In data 21 novembre 2023 è stata sottoscritta tra l’ASUFC e la Fondazione Centro Progetto ETS la convenzione per la realizzazione del percorso di sperimentazione “Centro Progetto Spilimbergo”, decorrente dalla data della sottoscrizione e con termine al 31/12/2026.

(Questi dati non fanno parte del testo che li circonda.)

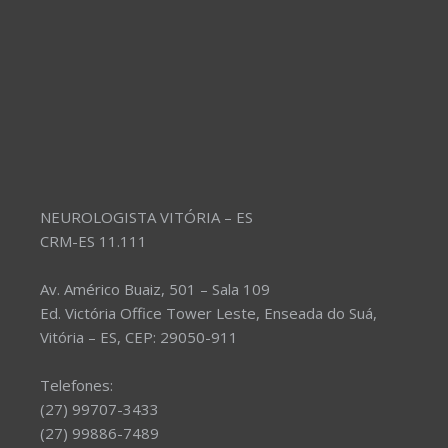
NEUROLOGISTA VITÓRIA – ES
CRM-ES 11.111
Av. Américo Buaiz, 501 – Sala 109
Ed. Victória Office Tower Leste, Enseada do Suá,
Vitória – ES, CEP: 29050-911
Telefones:
(27) 99707-3433
(27) 99886-7489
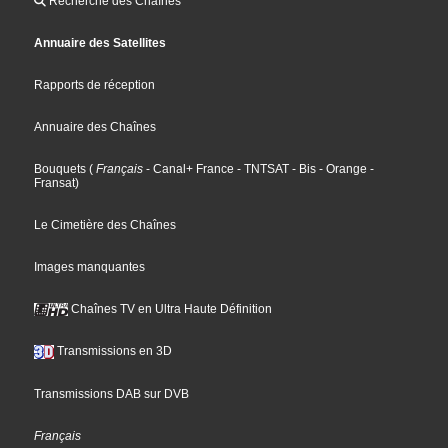
Recherche des Chaînes
Annuaire des Satellites
Rapports de réception
Annuaire des Chaînes
Bouquets
(
Français
- Canal+ France
- TNTSAT
- Bis
- Orange
-
Fransat
)
Le Cimetière des Chaînes
Images manquantes
Chaînes TV en Ultra Haute Définition
Transmissions en 3D
Transmissions DAB sur DVB
Français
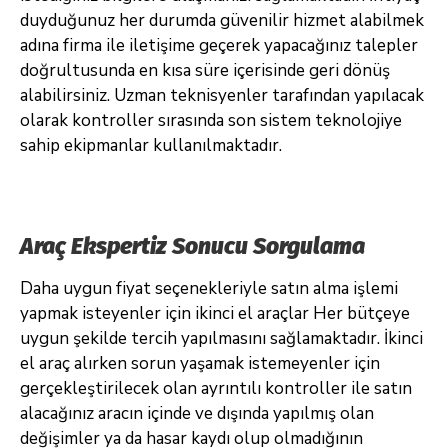
duyduğunuz her durumda güvenilir hizmet alabilmek
adına firma ile iletişime geçerek yapacağınız talepler
doğrultusunda en kısa süre içerisinde geri dönüş
alabilirsiniz. Uzman teknisyenler tarafından yapılacak
olarak kontroller sırasında son sistem teknolojiye
sahip ekipmanlar kullanılmaktadır.
Araç Ekspertiz Sonucu Sorgulama
Daha uygun fiyat seçenekleriyle satın alma işlemi
yapmak isteyenler için ikinci el araçlar Her bütçeye
uygun şekilde tercih yapılmasını sağlamaktadır. İkinci
el araç alırken sorun yaşamak istemeyenler için
gerçekleştirilecek olan ayrıntılı kontroller ile satın
alacağınız aracın içinde ve dışında yapılmış olan
değişimler ya da hasar kaydı olup olmadığının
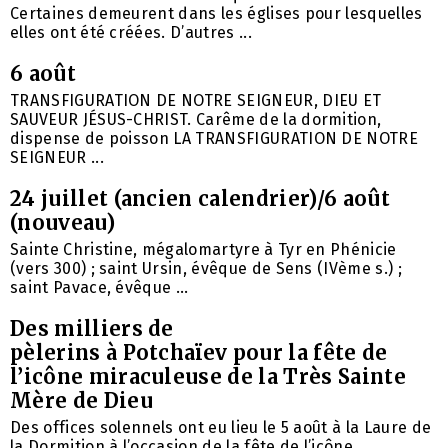
Certaines demeurent dans les églises pour lesquelles
elles ont été créées. D’autres ...
6 août
TRANSFIGURATION DE NOTRE SEIGNEUR, DIEU ET
SAUVEUR JÉSUS-CHRIST. Carême de la dormition,
dispense de poisson LA TRANSFIGURATION DE NOTRE
SEIGNEUR ...
24 juillet (ancien calendrier)/6 août
(nouveau)
Sainte Christine, mégalomartyre à Tyr en Phénicie
(vers 300) ; saint Ursin, évêque de Sens (IVème s.) ;
saint Pavace, évêque ...
Des milliers de
pèlerins à Potchaïev pour la fête de
l’icône miraculeuse de la Très Sainte
Mère de Dieu
Des offices solennels ont eu lieu le 5 août à la Laure de
la Dormition à l’occasion de la fête de l’icône ...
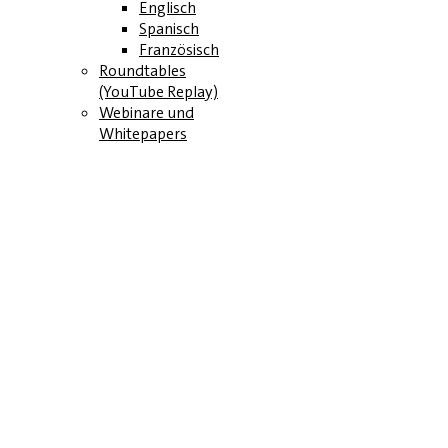
Englisch
Spanisch
Französisch
Roundtables
(YouTube Replay)
Webinare und
Whitepapers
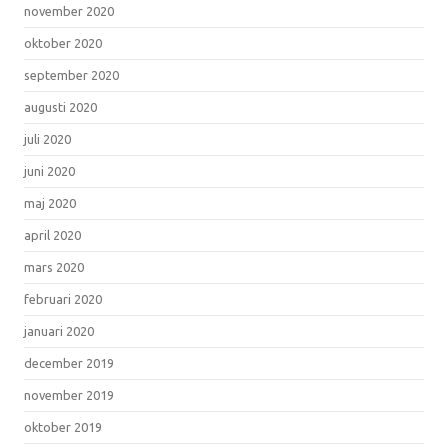
november 2020
oktober 2020
september 2020
augusti 2020
juli 2020
juni 2020
maj 2020
april 2020
mars 2020
februari 2020
januari 2020
december 2019
november 2019
oktober 2019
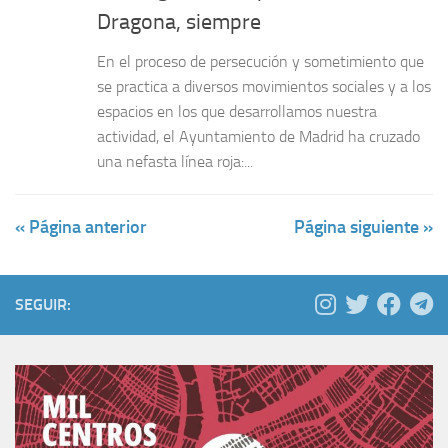
Dragona, siempre
En el proceso de persecución y sometimiento que
se practica a diversos movimientos sociales y a los
espacios en los que desarrollamos nuestra
actividad, el Ayuntamiento de Madrid ha cruzado
una nefasta línea roja:...
« Página anterior
Página siguiente »
SEGUIR:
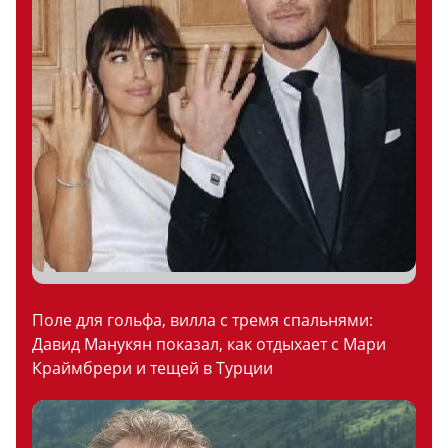
Поле для гольфа, вилла с тремя спальнями:
Давид Манукян показал, как отдыхает с Мари
Краймбрери и тещей в Турции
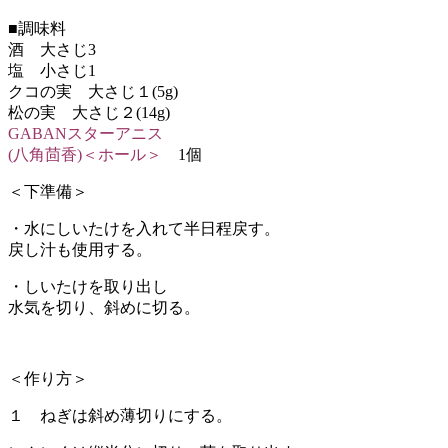
■調味料
酒 大さじ3
塩 小さじ1
クコの実 大さじ１(5g)
松の実 大さじ２(14g)
GABANスターアニス
(八角茴香)＜ホール＞
1個
＜下準備＞
・水にしいたけを入れて半日程戻す。
戻し汁も使用する。
・しいたけを取り出し
水気を切り、斜めに切る。
＜作り方＞
１ ねぎは斜め薄切りにする。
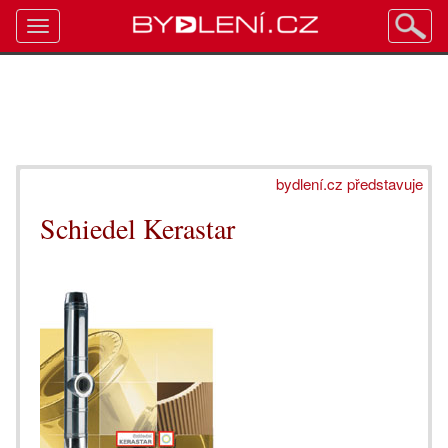
Toggle
navigation
bydlení.cz představuje
Schiedel Kerastar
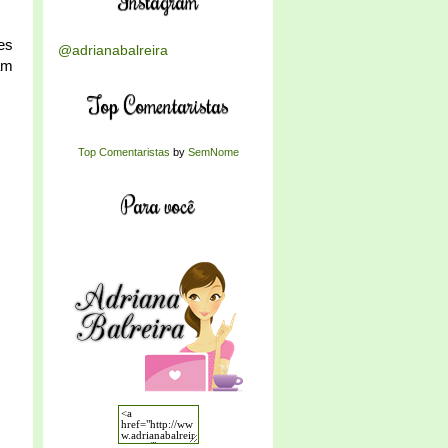
Instagram
es
@adrianabalreira
am
Top Comentaristas
Top Comentaristas
by
SemNome
Para você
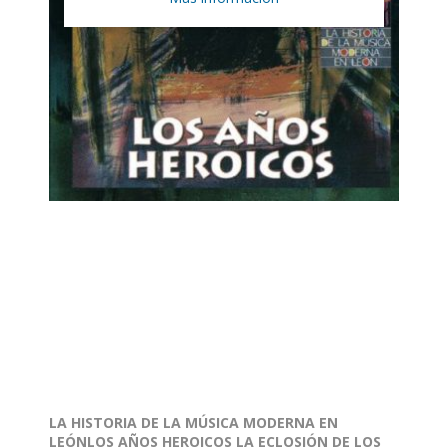
LA HISTORIA DE LA MÚSICA MODERNA EN
LEÓNLOS AÑOS HEROICOS LA ECLOSIÓN DE LOS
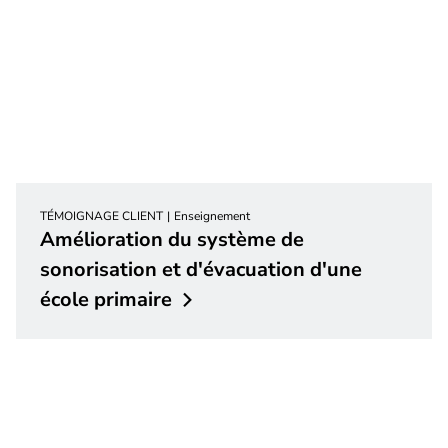
TÉMOIGNAGE CLIENT
Enseignement
Amélioration du système de
sonorisation et d'évacuation d'une
école
primaire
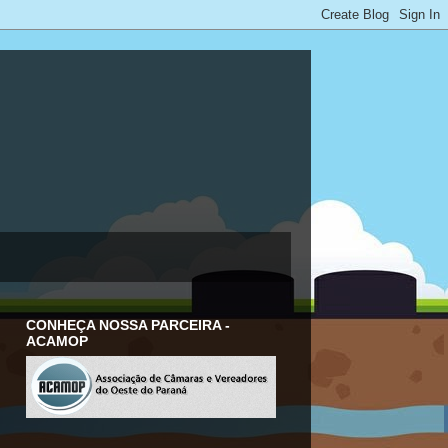
CONHEÇA NOSSA PARCEIRA -
ACAMOP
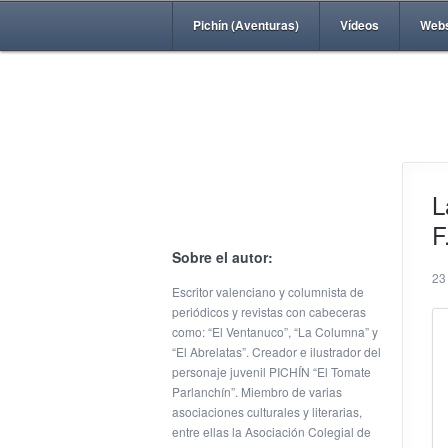
Pichín (Aventuras)
Vídeos
Web
L
F
Sobre el autor:
23
Escritor valenciano y columnista de
periódicos y revistas con cabeceras
como: “El Ventanuco”, “La Columna” y
“El Abrelatas”. Creador e ilustrador del
personaje juvenil PICHÍN “El Tomate
Parlanchín”. Miembro de varias
asociaciones culturales y literarias,
entre ellas la Asociación Colegial de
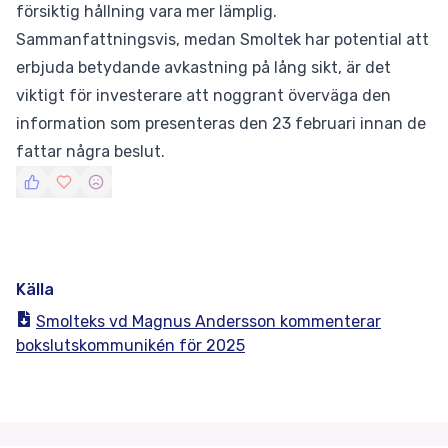
försiktig hållning vara mer lämplig.
Sammanfattningsvis, medan Smoltek har potential att
erbjuda betydande avkastning på lång sikt, är det
viktigt för investerare att noggrant överväga den
information som presenteras den 23 februari innan de
fattar några beslut.
Källa
Smolteks vd Magnus Andersson kommenterar
bokslutskommunikén för 2025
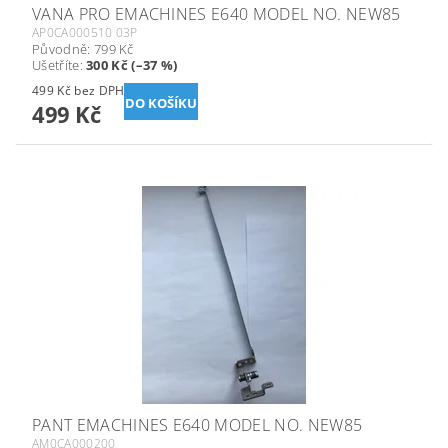
VANA PRO EMACHINES E640 MODEL NO. NEW85
AP0CA000510 03P
Původně:
799 Kč
Ušetříte
:
300 Kč (–37 %)
499 Kč bez DPH
499 Kč
PANT EMACHINES E640 MODEL NO. NEW85
AM0CA000200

Sulla base di tale convenzione, ASUFC “si avvale per l’inserimento di persone con disabilità affette da mielolesione che necessitano di accoglienza residenziale e semiresidenziale, con progetti personalizzati sperimentali di trattamenti socio  riabilitativi, della Fondazione Centro Progetto Spilimbergo ETS, che si impegna ad inserire nella propria struttura, in forma residenziale e/o semiresidenziale con progetti sperimentali socio riabilitativi innovativi per persona con disabilità affette da mielolesione – su proposta dell’IMFR “Gervasutta” – richiamando gli ineludibili criteri di continuità dei servizi e ad offrire agli utenti accolti interventi rispondenti ai loro bisogni da attuare secondo la programmazione annuale del servizio e più specificatamente finalizzati alla realizzazione dei singoli progetti individualizzati”.

La conclusione di questo percorso sperimentale, se valutato positivamente, potrà permettere alla Struttura di accreditarsi presso il sistema regionale della Salute, politiche sociali e disabilità.